What is the project about?
A closer look at regulatory dynamics post-pandemic
The COVID-19 emergency has led the EU to employ unconventional regulatory tools, diverging from its established law-making procedures and the traditional community method. The EU response to the pandemic significantly leveraged new modes of governance such as soft-law coordination and procurement, but it also used existing instruments in an innovative way, as in the case of NGEU’s cohesion policy. This departure from the norm has raised questions about the shifting landscape of EU governance and its implications for democratic legitimacy.
With the support of the Marie Skłodowska-Curie Actions (MSCA) programme, the REXPO project investigates these critical shifts in post-pandemic regulatory practices. Through empirical case studies, REXPO examines the effects of the Covid-19 pandemic on the EU institutional balance, disentangling the relationship between executive power and the regulatory instruments mobilised to face the crisis. The four case studies focus on: NGEU and cohesion policy; SURE and social policies; soft-law coordination in the field of health and public procurement for vaccines distribution. REXPO’s main research hypothesis is that, despite the move away from the Community Method, recourse to unconventional regulatory instruments, all centrally managed by the Commission, has considerably enhanced its executive tasks. REXPO defines such shifts in executive power as “residual”, because they emerged as secondary results of choices necessary to fight the pandemic.
1. How did the EU response to the pandemic change the nature of EU regulation and of EU regulatory practices?
2. How did the resulting regulatory environment affect the EU institutional balance and democratic legitimacy, in particular with regard to shifts in executive power?
To unpack the pandemic’s legal and political ramifications for EU governance, REXPO adopts an interdisciplinary approach and a law-in context methodology. It considers the changes to the legal environment as embedded within the historical and social context, combining doctrinal and legal analysis with integration theories and empirical methods. It develops case studies based on interviews with relevant decision-makers. Such an approach is especially appropriate to the study of the very recent post-pandemic developments, which are driven by the historical and political context, and allows to account for their short- and long-term impact.
About the Researcher
“Crises are well known for their transformative potential. The pandemic is no exception. It has profoundly changed the EU regulatory landscape, mobilising unconventional regulatory instruments and practices, i.e. funding, procurement or soft-law coordination. REXPO is about these new regulatory patterns and their consequences for the EU governance and democratic legitimacy.”
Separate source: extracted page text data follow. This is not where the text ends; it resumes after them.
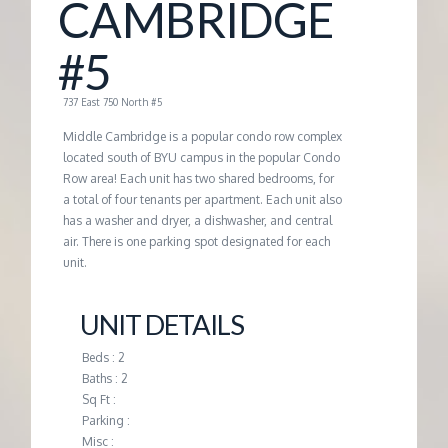
CAMBRIDGE
G
#5
E
737 East 750 North #5
M
Middle Cambridge is a popular condo row complex
located south of BYU campus in the popular Condo
Row area! Each unit has two shared bedrooms, for
A
a total of four tenants per apartment. Each unit also
has a washer and dryer, a dishwasher, and central
N
air. There is one parking spot designated for each
unit.
A
UNIT DETAILS
G
Beds : 2
Baths : 2
E
Sq Ft :
Parking :
Misc :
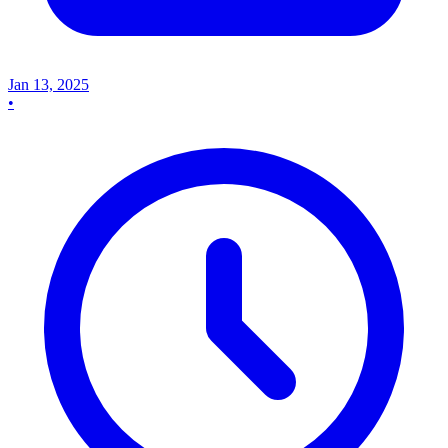
Jan 13, 2025
•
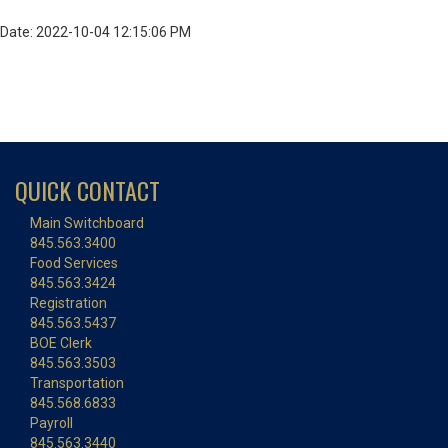
Date: 2022-10-04 12:15:06 PM
QUICK CONTACT
Main Switchboard
845.563.3400
Food Services
845.563.3424
Registration
845.563.5437
BOE Clerk
845.563.3503
Transportation
845.568.6833
Payroll
845.563.3440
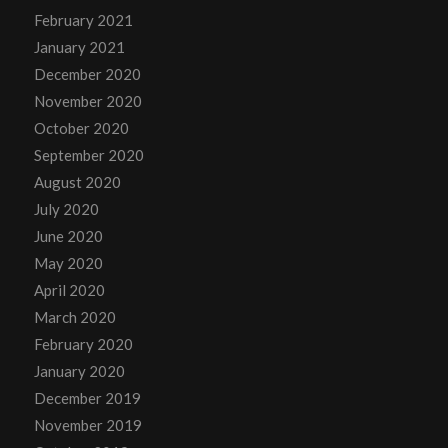
February 2021
January 2021
December 2020
November 2020
October 2020
September 2020
August 2020
July 2020
June 2020
May 2020
April 2020
March 2020
February 2020
January 2020
December 2019
November 2019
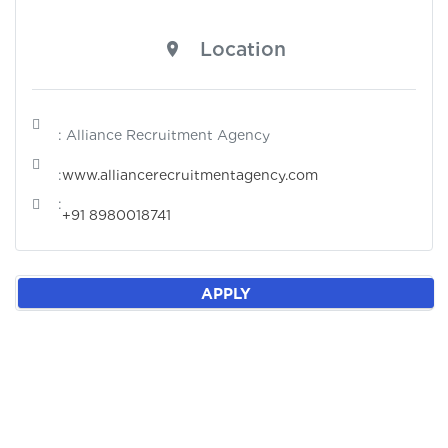
Location
: Alliance Recruitment Agency
:
www.alliancerecruitmentagency.com
:
+91 8980018741
APPLY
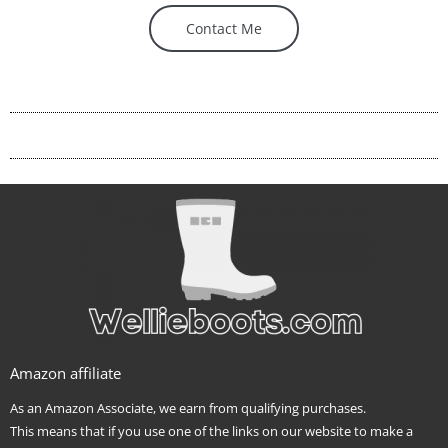
Contact Me
Amazon affiliate
As an Amazon Associate, we earn from qualifying purchases.
This means that if you use one of the links on our website to make a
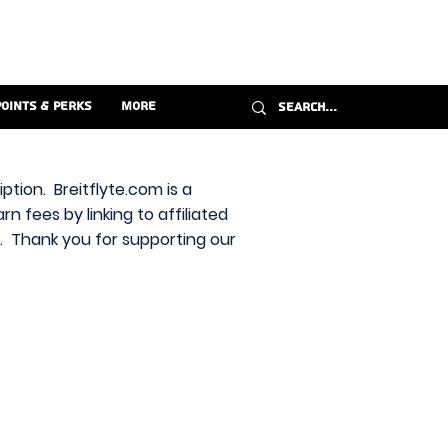
Points & Perks
More
ption. Breitflyte.com is a
n fees by linking to affiliated
s. Thank you for supporting our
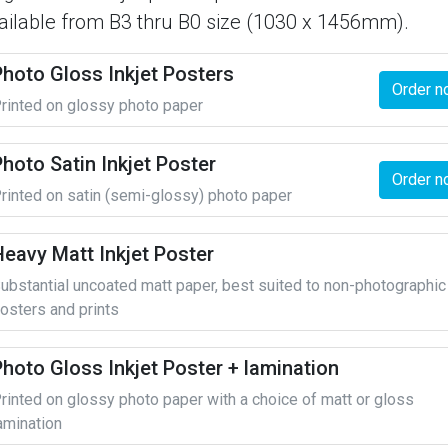
ailable from B3 thru B0 size (1030 x 1456mm).
Photo Gloss Inkjet Posters
Order n
rinted on glossy photo paper
hoto Satin Inkjet Poster
Order n
rinted on satin (semi-glossy) photo paper
Heavy Matt Inkjet Poster
ubstantial uncoated matt paper, best suited to non-photographic
osters and prints
Photo Gloss Inkjet Poster + lamination
rinted on glossy photo paper with a choice of matt or gloss
amination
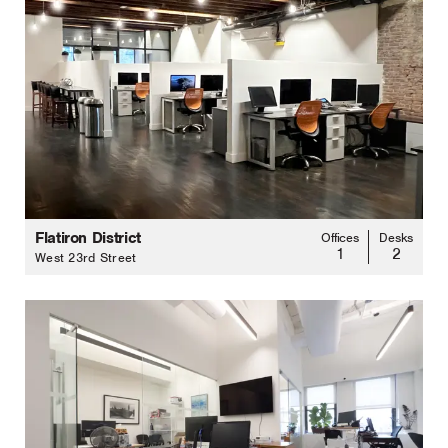
Flatiron District
Offices
Desks
1
2
West 23rd Street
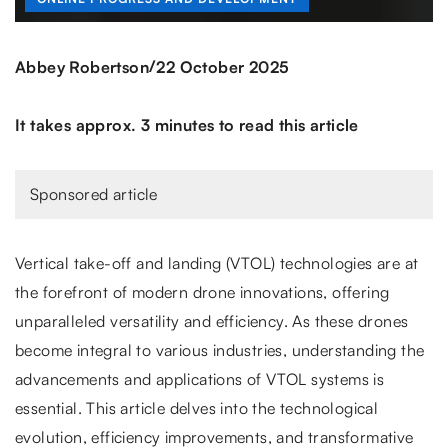
/
Abbey Robertson
22 October 2025
It takes approx. 3 minutes to read this article
Sponsored article
Vertical take-off and landing (VTOL) technologies are at
the forefront of modern drone innovations, offering
unparalleled versatility and efficiency. As these drones
become integral to various industries, understanding the
advancements and applications of VTOL systems is
essential. This article delves into the technological
evolution, efficiency improvements, and transformative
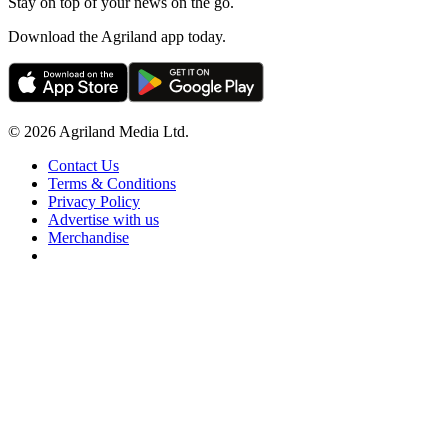
Stay on top of your news on the go.
Download the Agriland app today.
© 2026 Agriland Media Ltd.
Contact Us
Terms & Conditions
Privacy Policy
Advertise with us
Merchandise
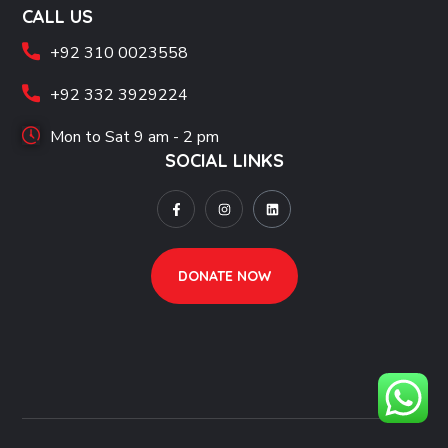
CALL US
+92 310 0023558
+92 332 3929224
Mon to Sat 9 am - 2 pm
SOCIAL LINKS
DONATE NOW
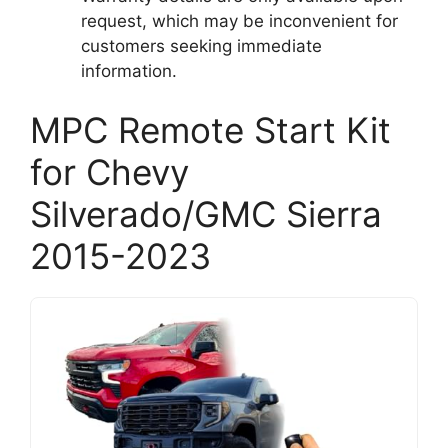
request, which may be inconvenient for
customers seeking immediate
information.
MPC Remote Start Kit
for Chevy
Silverado/GMC Sierra
2015-2023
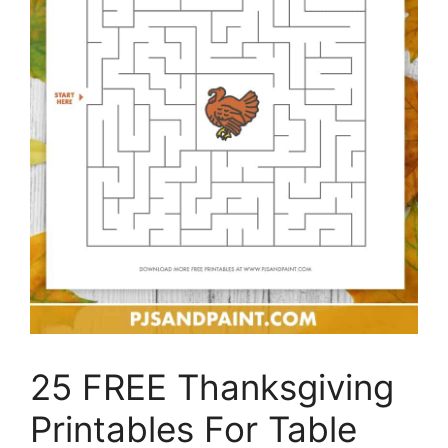
25 FREE Thanksgiving
Printables For Table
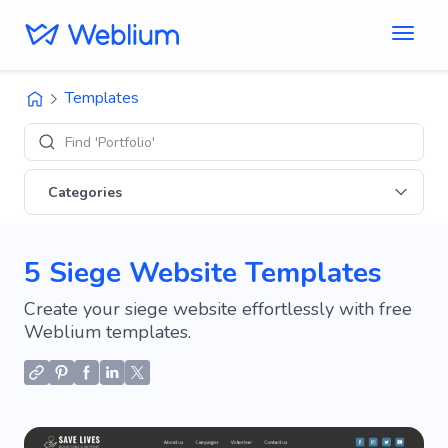
Templates
Find 'Portfolio' sites
Categories
5 Siege Website Templates
Create your siege website effortlessly with free
Weblium templates.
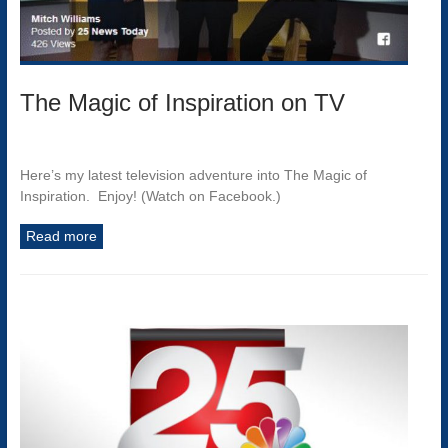
The Magic of Inspiration on TV
Here’s my latest television adventure into The Magic of
Inspiration. Enjoy! (Watch on Facebook.)
Read more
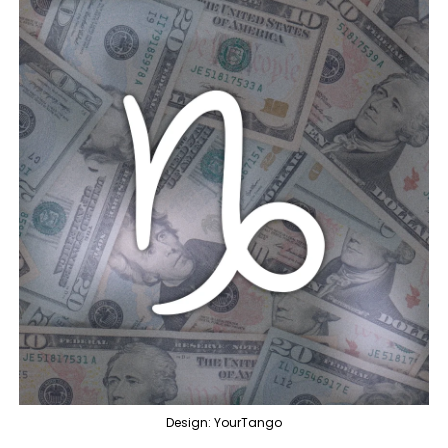
Design: YourTango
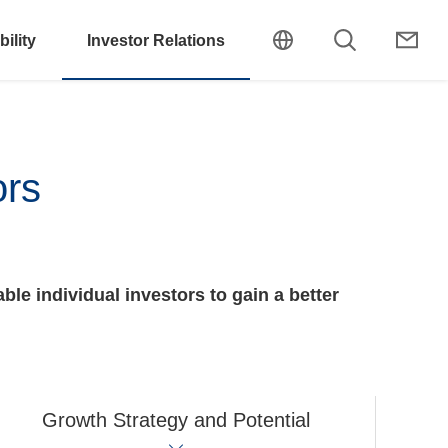
ility
Investor Relations
ors
ble individual investors to gain a better
Growth Strategy and Potential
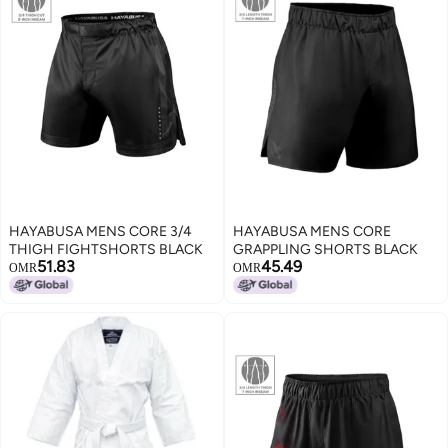
HAYABUSA MENS CORE 3/4
HAYABUSA MENS CORE
THIGH FIGHTSHORTS BLACK
GRAPPLING SHORTS BLACK
51.83
45.49
OMR
OMR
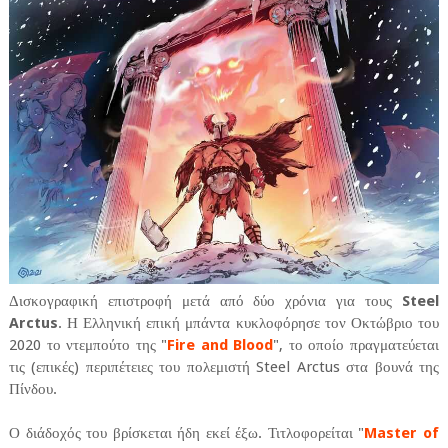
Δισκογραφική επιστροφή μετά από δύο χρόνια για τους
Steel
Arctus
. Η Ελληνική επική μπάντα κυκλοφόρησε τον Οκτώβριο του
2020 το ντεμπούτο της "
Fire and Blood
", το οποίο πραγματεύεται
τις (επικές) περιπέτειες του πολεμιστή Steel Arctus στα βουνά της
Πίνδου.
Ο διάδοχός του βρίσκεται ήδη εκεί έξω. Τιτλοφορείται "
Master of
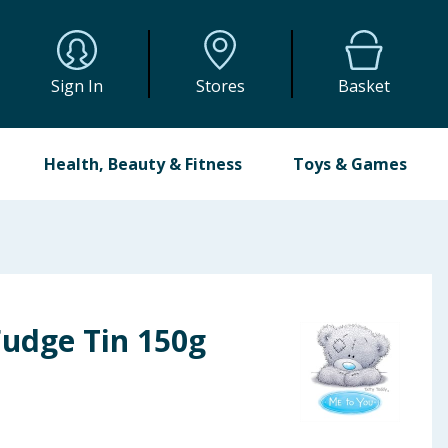
Sign In
Stores
Basket
Health, Beauty & Fitness
Toys & Games
Fudge Tin 150g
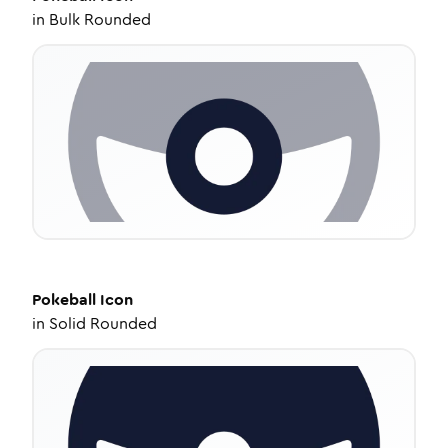
in
Bulk Rounded
Pokeball
Icon
in
Solid Rounded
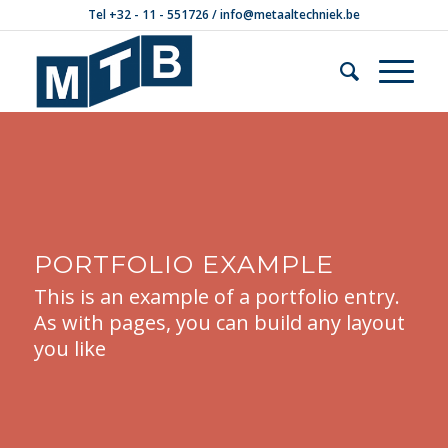
Tel +32 - 11 - 551726 /
info@metaaltechniek.be
PORTFOLIO EXAMPLE
This is an example of a portfolio entry.
As with pages, you can build any layout
you like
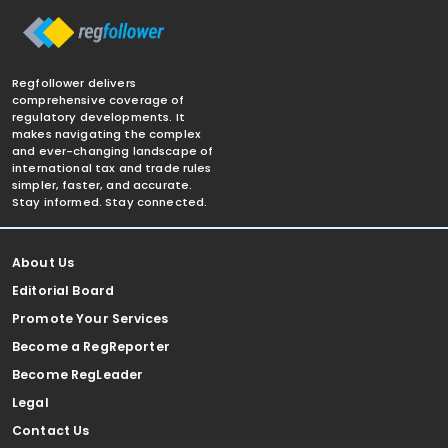
Regfollower delivers
comprehensive coverage of
regulatory developments. It
makes navigating the complex
and ever-changing landscape of
international tax and trade rules
simpler, faster, and accurate.
Stay informed. Stay connected.
About Us
Editorial Board
Promote Your Services
Become a RegReporter
Become RegLeader
Legal
Contact Us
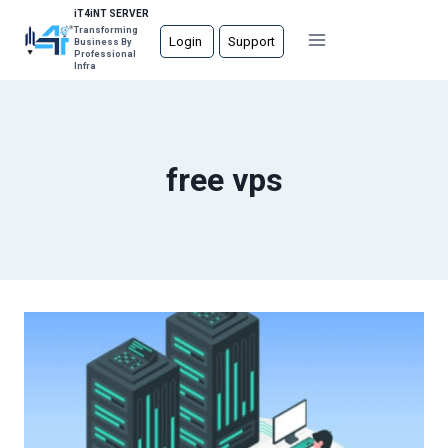
Skip
iT4iNT SERVER
Transforming
to
Login
Support
Business By
Professional
content
Infra
free vps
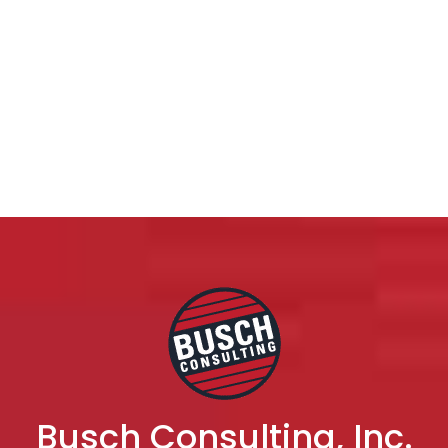
Busch Consulting, Inc.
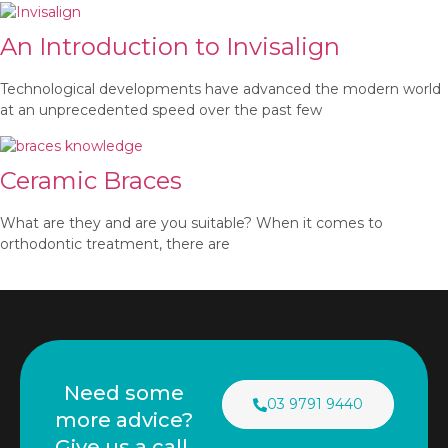
An Introduction to Invisalign
Technological developments have advanced the modern world
at an unprecedented speed over the past few
Ceramic Braces
What are they and are you suitable? When it comes to
orthodontic treatment, there are
Need some
03 9791 9440
more advice?
Give us a call.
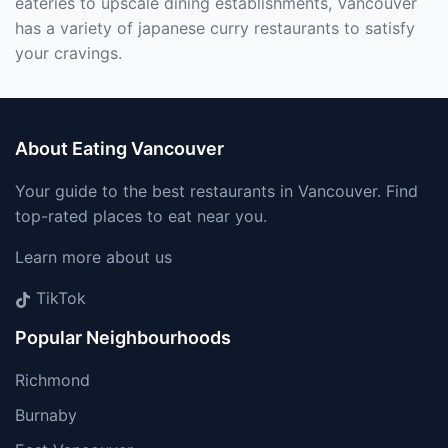
eateries to upscale dining establishments, Vancouver
has a variety of japanese curry restaurants to satisfy
your cravings.
About Eating Vancouver
Your guide to the best restaurants in Vancouver. Find
top-rated places to eat near you.
Learn more about us
TikTok
Popular Neighbourhoods
Richmond
Burnaby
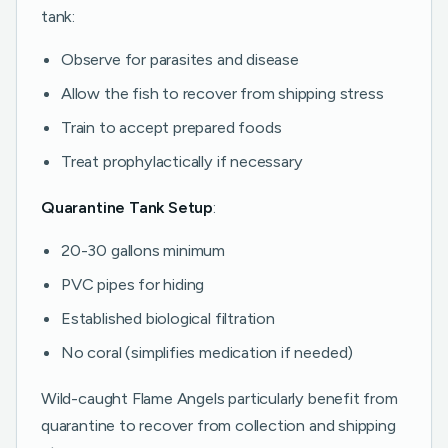
tank:
Observe for parasites and disease
Allow the fish to recover from shipping stress
Train to accept prepared foods
Treat prophylactically if necessary
Quarantine Tank Setup
:
20-30 gallons minimum
PVC pipes for hiding
Established biological filtration
No coral (simplifies medication if needed)
Wild-caught Flame Angels particularly benefit from
quarantine to recover from collection and shipping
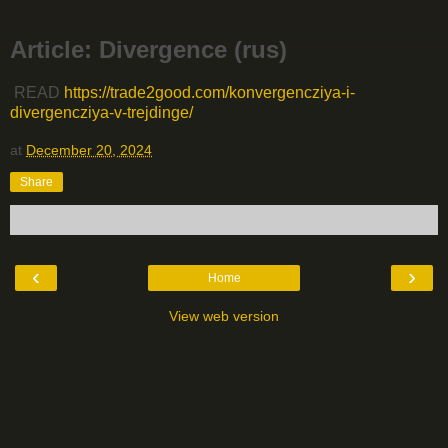
Article: Divergence (rus)
READ
https://trade2good.com/konvergencziya-i-
divergencziya-v-trejdinge/
at
December 20, 2024
Share
‹
›
Home
View web version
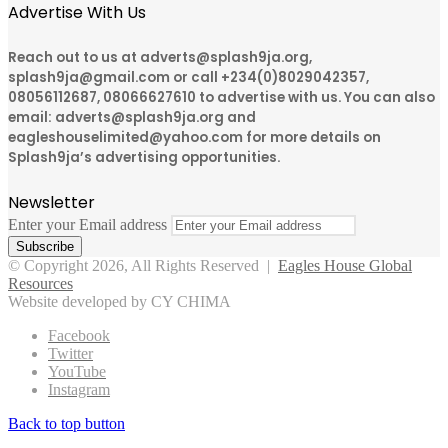
Advertise With Us
Reach out to us at adverts@splash9ja.org,
splash9ja@gmail.com or call +234(0)8029042357,
08056112687, 08066627610 to advertise with us. You can also
email: adverts@splash9ja.org and
eagleshouselimited@yahoo.com for more details on
Splash9ja’s advertising opportunities.
Newsletter
Enter your Email address
© Copyright 2026, All Rights Reserved |
Eagles House Global
Resources
Website developed by CY CHIMA
Facebook
Twitter
YouTube
Instagram
Back to top button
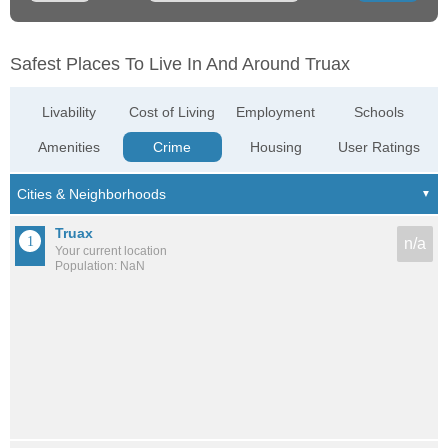
Safest Places To Live In And Around Truax
Livability
Cost of Living
Employment
Schools
Amenities
Crime
Housing
User Ratings
Truax
n/a
Your current location
Population: NaN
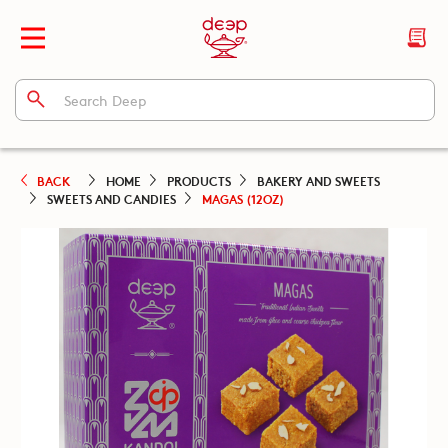
BACK
HOME
PRODUCTS
BAKERY AND SWEETS
SWEETS AND CANDIES
MAGAS (12OZ)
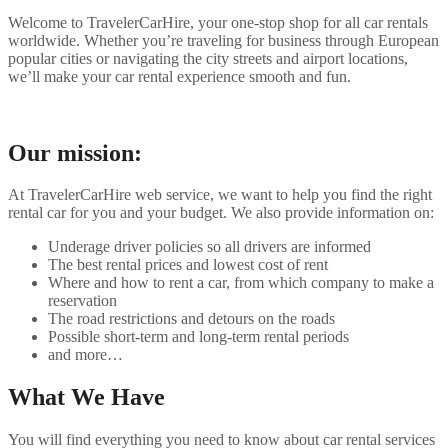
Welcome to TravelerCarHire, your one-stop shop for all car rentals
worldwide. Whether you’re traveling for business through European
popular cities or navigating the city streets and airport locations,
we’ll make your car rental experience smooth and fun.
Our mission:
At TravelerCarHire web service, we want to help you find the right
rental car for you and your budget. We also provide information on:
Underage driver policies so all drivers are informed
The best rental prices and lowest cost of rent
Where and how to rent a car, from which company to make a
reservation
The road restrictions and detours on the roads
Possible short-term and long-term rental periods
and more…
What We Have
You will find everything you need to know about car rental services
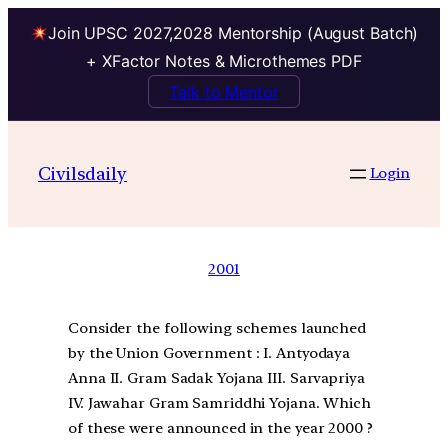
Join UPSC 2027,2028 Mentorship (August Batch)
+ XFactor Notes & Microthemes PDF
Talk to Mentor
Civilsdaily
Login
2001
Consider the following schemes launched
by the Union Government : I. Antyodaya
Anna II. Gram Sadak Yojana III. Sarvapriya
IV. Jawahar Gram Samriddhi Yojana. Which
of these were announced in the year 2000 ?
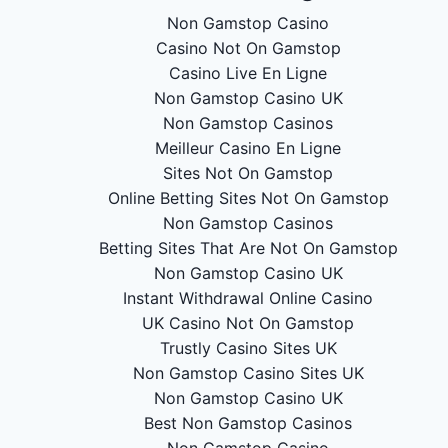
Non Gamstop Casino
Casino Not On Gamstop
Casino Live En Ligne
Non Gamstop Casino UK
Non Gamstop Casinos
Meilleur Casino En Ligne
Sites Not On Gamstop
Online Betting Sites Not On Gamstop
Non Gamstop Casinos
Betting Sites That Are Not On Gamstop
Non Gamstop Casino UK
Instant Withdrawal Online Casino
UK Casino Not On Gamstop
Trustly Casino Sites UK
Non Gamstop Casino Sites UK
Non Gamstop Casino UK
Best Non Gamstop Casinos
Non Gamstop Casino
Maria Patrin is a Marie Curie Fellow at the Jacques Delors Centre of the Hertie School in Berlin, where she works on the REXPO project. Patrin was previously a postdoctoral researcher at the University of Florence and Research Associate at the EUI, where she also obtained a PhD. She holds degrees in political science and philosophy from the College of Europe and La Sapienza University in Rome. Prior to her academic career she worked several years in private practice in Brussels.
Her main research interest lies with EU institutional law, EU governance and European integration and is the author of “Collegiality in the European Commission. Legal Substance and Institutional Practice” (OUP 2024).